▶ **Task data**
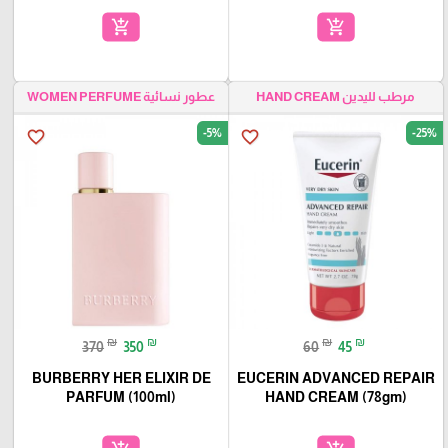
add_shopping_cart
add_shopping_cart
مرطب لليدين HAND CREAM
عطور نسائية WOMEN PERFUME
-5%
-25%
favorite_border
favorite_border
₪
₪
₪
₪
370
350
60
45
BURBERRY HER ELIXIR DE
EUCERIN ADVANCED REPAIR
PARFUM (100ml)
HAND CREAM (78gm)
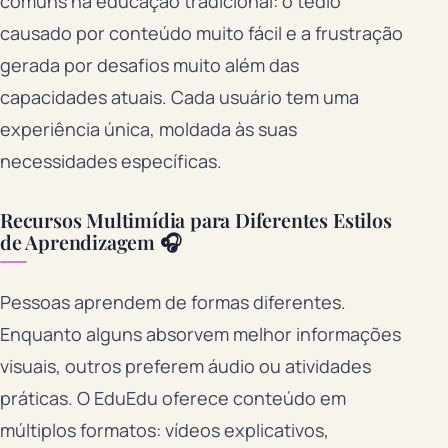
comuns na educação tradicional: o tédio
causado por conteúdo muito fácil e a frustração
gerada por desafios muito além das
capacidades atuais. Cada usuário tem uma
experiência única, moldada às suas
necessidades específicas.
Recursos Multimídia para Diferentes Estilos
de Aprendizagem 🎧
Pessoas aprendem de formas diferentes.
Enquanto alguns absorvem melhor informações
visuais, outros preferem áudio ou atividades
práticas. O EduEdu oferece conteúdo em
múltiplos formatos: vídeos explicativos,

▶ **What you are asked to do**
Omit each picture, then return all of the listing exactly as it stands.

▶ **Expected output**
add_shopping_cart
add_shopping_cart
مرطب لليدين HAND CREAM
عطور نسائية WOMEN PERFUME
-5%
-25%
favorite_border
favorite_border
₪
₪
₪
₪
370
350
60
45
BURBERRY HER ELIXIR DE
EUCERIN ADVANCED REPAIR
PARFUM (100ml)
HAND CREAM (78gm)
comuns na educação tradicional: o tédio
causado por conteúdo muito fácil e a frustração
gerada por desafios muito além das
capacidades atuais. Cada usuário tem uma
experiência única, moldada às suas
necessidades específicas.
Recursos Multimídia para Diferentes Estilos
de Aprendizagem 🎧
Pessoas aprendem de formas diferentes.
Enquanto alguns absorvem melhor informações
visuais, outros preferem áudio ou atividades
práticas. O EduEdu oferece conteúdo em
múltiplos formatos: vídeos explicativos,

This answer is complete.